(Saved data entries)
· · · · ·

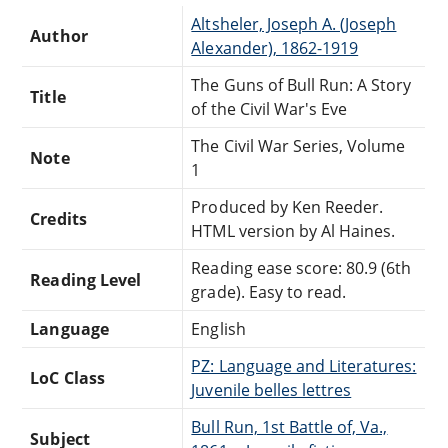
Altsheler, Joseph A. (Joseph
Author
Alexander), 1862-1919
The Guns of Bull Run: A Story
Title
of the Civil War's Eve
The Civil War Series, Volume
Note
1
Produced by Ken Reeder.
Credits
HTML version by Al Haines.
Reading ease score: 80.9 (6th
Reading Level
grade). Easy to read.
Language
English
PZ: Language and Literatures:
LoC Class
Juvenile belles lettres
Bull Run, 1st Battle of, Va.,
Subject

· · · · ·

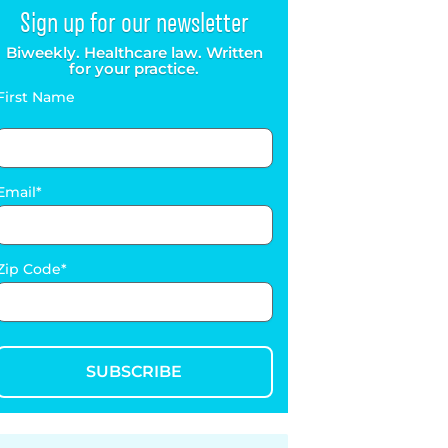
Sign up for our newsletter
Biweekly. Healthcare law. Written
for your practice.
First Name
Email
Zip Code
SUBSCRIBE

· · · · ·

• _YOUR INSTRUCTIONS_
Which lines of the data contain "Reading"? Copy them all.

• _YOUR RESPONSE_
Reading ease score: 80.9 (6th
Reading Level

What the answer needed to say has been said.